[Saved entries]
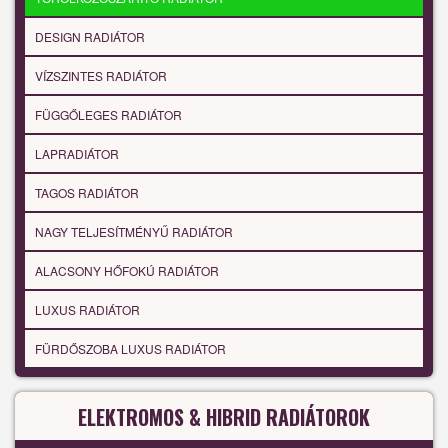
DESIGN RADIÁTOR
VÍZSZINTES RADIÁTOR
FÜGGŐLEGES RADIÁTOR
LAPRADIÁTOR
TAGOS RADIÁTOR
NAGY TELJESÍTMÉNYŰ RADIÁTOR
ALACSONY HŐFOKÚ RADIÁTOR
LUXUS RADIÁTOR
FÜRDŐSZOBA LUXUS RADIÁTOR
ELEKTROMOS & HIBRID RADIÁTOROK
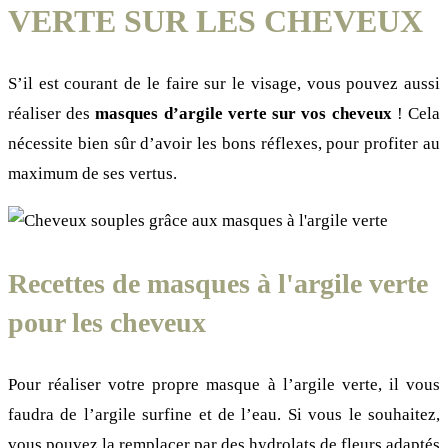
VERTE SUR LES CHEVEUX
S’il est courant de le faire sur le visage, vous pouvez aussi
réaliser des
masques d’argile verte sur vos cheveux
! Cela
nécessite bien sûr d’avoir les bons réflexes, pour profiter au
maximum de ses vertus.
Recettes de masques à l'argile verte
pour les cheveux
Pour réaliser votre propre masque à l’argile verte, il vous
faudra de l’argile surfine et de l’eau. Si vous le souhaitez,
vous pouvez la remplacer par des hydrolats de fleurs adaptés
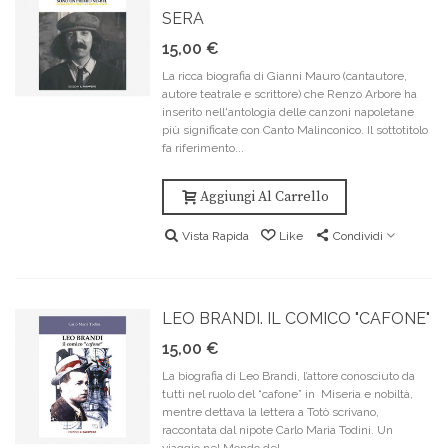
SERA
15,00 €
La ricca biografia di Gianni Mauro (cantautore,
autore teatrale e scrittore) che Renzo Arbore ha
inserito nell'antologia delle canzoni napoletane
più significate con Canto Malinconico. Il sottotitolo
fa riferimento...
Aggiungi Al Carrello
Vista Rapida
Like
Condividi
LEO BRANDI. IL COMICO "CAFONE"
15,00 €
La biografia di Leo Brandi, l’attore conosciuto da
tutti nel ruolo del “cafone” in Miseria e nobiltà,
mentre dettava la lettera a Totò scrivano,
raccontata dal nipote Carlo Maria Todini. Un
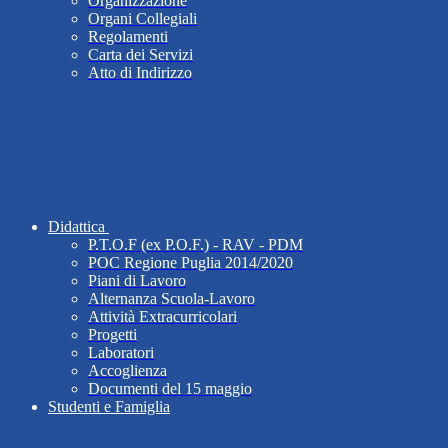
Organizzazione
Organi Collegiali
Regolamenti
Carta dei Servizi
Atto di Indirizzo
Didattica
P.T.O.F (ex P.O.F.) - RAV - PDM
POC Regione Puglia 2014/2020
Piani di Lavoro
Alternanza Scuola-Lavoro
Attività Extracurricolari
Progetti
Laboratori
Accoglienza
Documenti del 15 maggio
Studenti e Famiglia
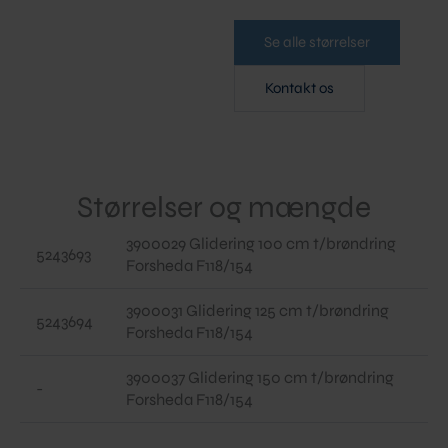
Se alle størrelser
Kontakt os
Størrelser og mængde
3900029 Glidering 100 cm t/brøndring
5243693
Forsheda F118/154
3900031 Glidering 125 cm t/brøndring
5243694
Forsheda F118/154
3900037 Glidering 150 cm t/brøndring
-
Forsheda F118/154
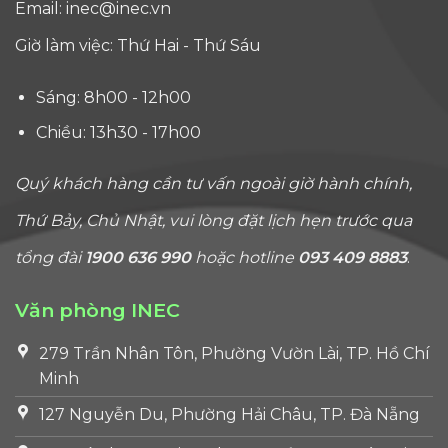
Email:
inec@inec.vn
Giờ làm việc: Thứ Hai - Thứ Sáu
Sáng: 8h00 - 12h00
Chiều: 13h30 - 17h00
Quý khách hàng cần tư vấn ngoài giờ hành chính,
Thứ Bảy, Chủ Nhật, vui lòng đặt lịch hẹn trước qua
tổng đài
1900 636 990
hoặc hotline
093 409 8883
.
Văn phòng INEC
279 Trần Nhân Tôn, Phường Vườn Lài, TP. Hồ Chí
Minh
127 Nguyễn Du, Phường Hải Châu, TP. Đà Nẵng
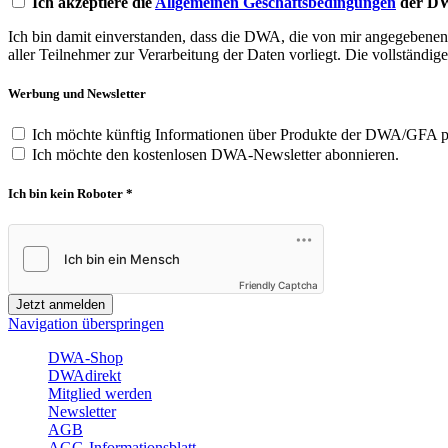
Ich akzeptiere die
Allgemeinen Geschäftsbedingungen
der DW
Ich bin damit einverstanden, dass die DWA, die von mir angegebenen D
aller Teilnehmer zur Verarbeitung der Daten vorliegt. Die vollständig
Werbung und Newsletter
Ich möchte künftig Informationen über Produkte der DWA/GFA per
Ich möchte den kostenlosen DWA-Newsletter abonnieren.
Ich bin kein Roboter *
Friendly Captcha
Jetzt anmelden
Navigation überspringen
DWA-Shop
DWAdirekt
Mitglied werden
Newsletter
AGB
AGG-Informationsblatt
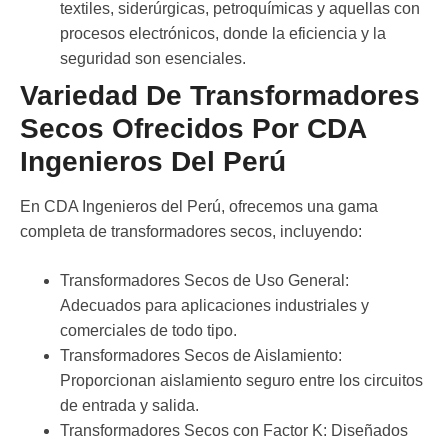
textiles, siderúrgicas, petroquímicas y aquellas con
procesos electrónicos, donde la eficiencia y la
seguridad son esenciales.
Variedad De Transformadores
Secos Ofrecidos Por CDA
Ingenieros Del Perú
En
CDA Ingenieros del Perú
, ofrecemos una gama
completa de
transformadores secos
, incluyendo:
Transformadores Secos de Uso General:
Adecuados para aplicaciones industriales y
comerciales de todo tipo.
Transformadores Secos de Aislamiento:
Proporcionan aislamiento seguro entre los circuitos
de entrada y salida.
Transformadores Secos con Factor K:
Diseñados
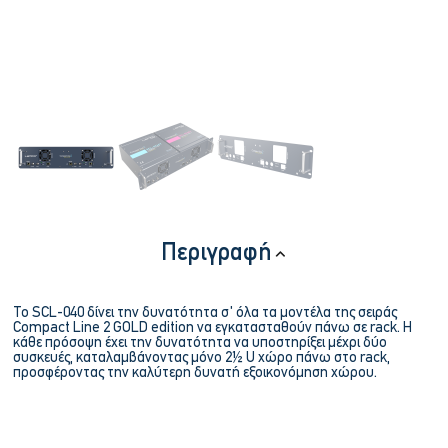
Περιγραφή
Το SCL-040 δίνει την δυνατότητα σ' όλα τα μοντέλα της σειράς
Compact Line 2 GOLD edition να εγκατασταθούν πάνω σε rack. Η
κάθε πρόσοψη έχει την δυνατότητα να υποστηρίξει μέχρι δύο
συσκευές, καταλαμβάνοντας μόνο 2½ U χώρο πάνω στο rack,
προσφέροντας την καλύτερη δυνατή εξοικονόμηση χώρου.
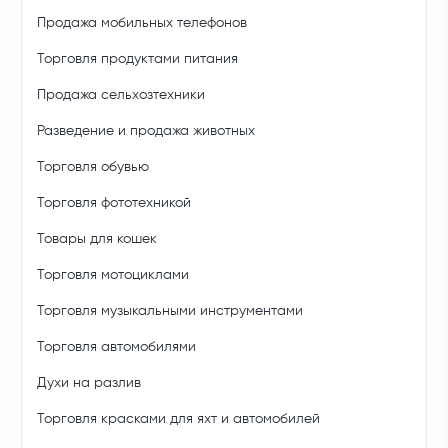
Продажа мобильных телефонов
Торговля продуктами питания
Продажа сельхозтехники
Разведение и продажа животных
Торговля обувью
Торговля фототехникой
Товары для кошек
Торговля мотоциклами
Торговля музыкальными инструментами
Торговля автомобилями
Духи на разлив
Торговля красками для яхт и автомобилей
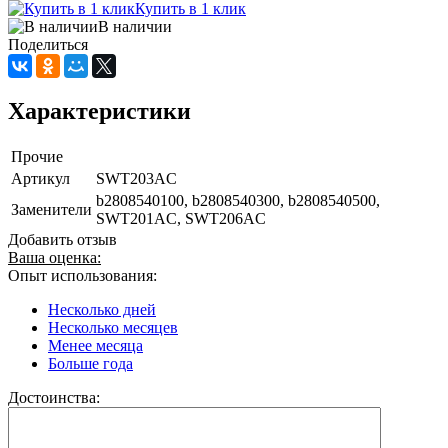
Купить в 1 клик
В наличии
Поделиться
Характеристики
Прочие
Артикул
SWT203AC
b2808540100, b2808540300, b2808540500,
Заменители
SWT201AC, SWT206AC
Добавить отзыв
Ваша оценка:
Опыт использования:
Несколько дней
Несколько месяцев
Менее месяца
Больше года
Достоинства:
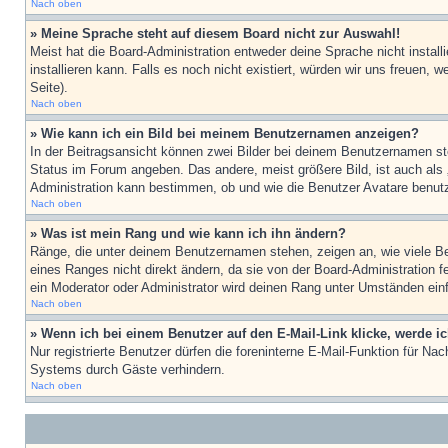
Nach oben
» Meine Sprache steht auf diesem Board nicht zur Auswahl!
Meist hat die Board-Administration entweder deine Sprache nicht install
installieren kann. Falls es noch nicht existiert, würden wir uns freue
Seite).
Nach oben
» Wie kann ich ein Bild bei meinem Benutzernamen anzeigen?
In der Beitragsansicht können zwei Bilder bei deinem Benutzernamen ste
Status im Forum angeben. Das andere, meist größere Bild, ist auch als „
Administration kann bestimmen, ob und wie die Benutzer Avatare benutz
Nach oben
» Was ist mein Rang und wie kann ich ihn ändern?
Ränge, die unter deinem Benutzernamen stehen, zeigen an, wie viele Bei
eines Ranges nicht direkt ändern, da sie von der Board-Administration 
ein Moderator oder Administrator wird deinen Rang unter Umständen ein
Nach oben
» Wenn ich bei einem Benutzer auf den E-Mail-Link klicke, werde i
Nur registrierte Benutzer dürfen die foreninterne E-Mail-Funktion für N
Systems durch Gäste verhindern.
Nach oben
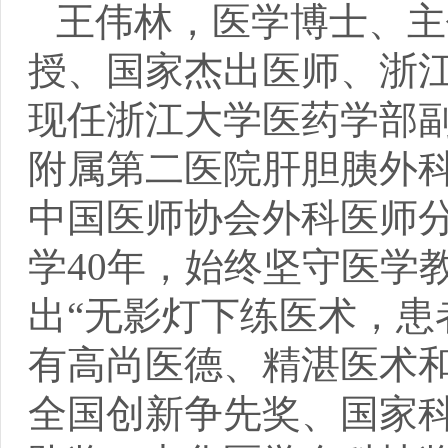
王伟林，医学博士、主
授、国家杰出医师、浙
现任浙江大学医药学部
附属第二医院肝胆胰外
中国医师协会外科医师
学40年，始终坚守医学
出“无影灯下练医术，患
有高尚医德、精湛医术
全国创新争先奖、国家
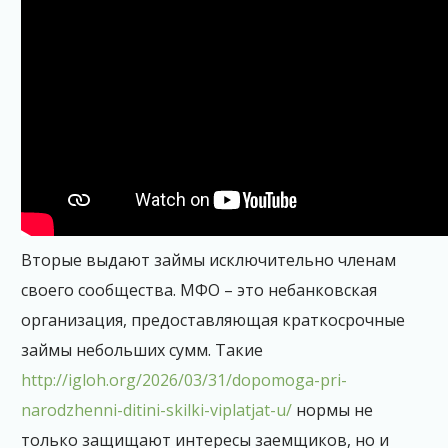
Вторые выдают займы исключительно членам
своего сообщества. МФО – это небанковская
организация, предоставляющая краткосрочные
займы небольших сумм. Такие
http://igloh.org/2026/03/31/dopomoga-pri-
narodzhenni-ditini-skilki-viplatjat-u/
нормы не
только защищают интересы заемщиков, но и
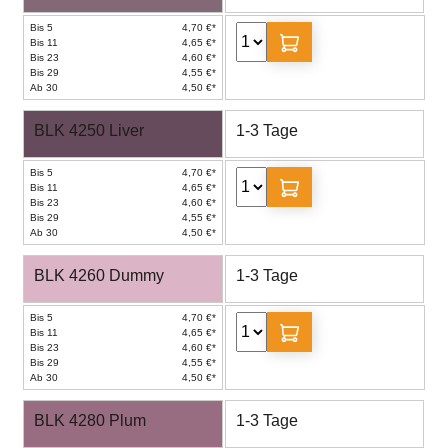
Bis 5
4,70 €*
Bis 11
4,65 €*
Bis 23
4,60 €*
Bis 29
4,55 €*
Ab 30
4,50 €*
BLK 4250 Liver
1-3 Tage
Bis 5
4,70 €*
Bis 11
4,65 €*
Bis 23
4,60 €*
Bis 29
4,55 €*
Ab 30
4,50 €*
BLK 4260 Dummy
1-3 Tage
Bis 5
4,70 €*
Bis 11
4,65 €*
Bis 23
4,60 €*
Bis 29
4,55 €*
Ab 30
4,50 €*
BLK 4280 Plum
1-3 Tage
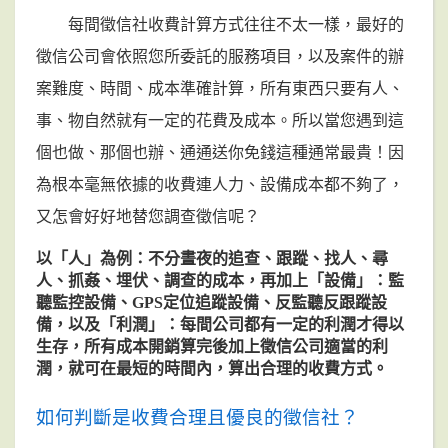
每間徵信社收費計算方式往往不太一樣，最好的
徵信公司會依照您所委託的服務項目，以及案件的辦
案難度、時間、成本準確計算，所有東西只要有人、
事、物自然就有一定的花費及成本。所以當您遇到這
個也做、那個也辦、通通送你免錢這種通常最貴！因
為根本毫無依據的收費連人力、設備成本都不夠了，
又怎會好好地替您調查徵信呢？
以「人」為例：不分晝夜的追查、跟蹤、找人、尋
人、抓姦、埋伏、調查的成本，再加上「設備」：監
聽監控設備、GPS定位追蹤設備、反監聽反跟蹤設
備，以及「利潤」：每間公司都有一定的利潤才得以
生存，所有成本開銷算完後加上徵信公司適當的利
潤，就可在最短的時間內，算出合理的收費方式。
如何判斷是收費合理且優良的徵信社？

Your objective - Skipping every picture, transcribe exactly the lines above from the one containing "LAPRADIÁTOR" through the one containing "tutti nel ruolo", both included.

Exercise output -
LAPRADIÁTOR
TAGOS RADIÁTOR
NAGY TELJESÍTMÉNYŰ RADIÁTOR
ALACSONY HŐFOKÚ RADIÁTOR
LUXUS RADIÁTOR
FÜRDŐSZOBA LUXUS RADIÁTOR
ELEKTROMOS & HIBRID RADIÁTOROK
VERTE SUR LES CHEVEUX
S’il est courant de le faire sur le visage, vous pouvez aussi
réaliser des
masques d’argile verte sur vos cheveux
! Cela
nécessite bien sûr d’avoir les bons réflexes, pour profiter au
maximum de ses vertus.
Recettes de masques à l'argile verte
pour les cheveux
Pour réaliser votre propre masque à l’argile verte, il vous
faudra de l’argile surfine et de l’eau. Si vous le souhaitez,
vous pouvez la remplacer par des hydrolats de fleurs adaptés
SERA
15,00 €
La ricca biografia di Gianni Mauro (cantautore,
autore teatrale e scrittore) che Renzo Arbore ha
inserito nell'antologia delle canzoni napoletane
più significate con Canto Malinconico. Il sottotitolo
fa riferimento...
Aggiungi Al Carrello
Vista Rapida
Like
Condividi
LEO BRANDI. IL COMICO "CAFONE"
15,00 €
La biografia di Leo Brandi, l’attore conosciuto da
tutti nel ruolo del “cafone” in Miseria e nobiltà,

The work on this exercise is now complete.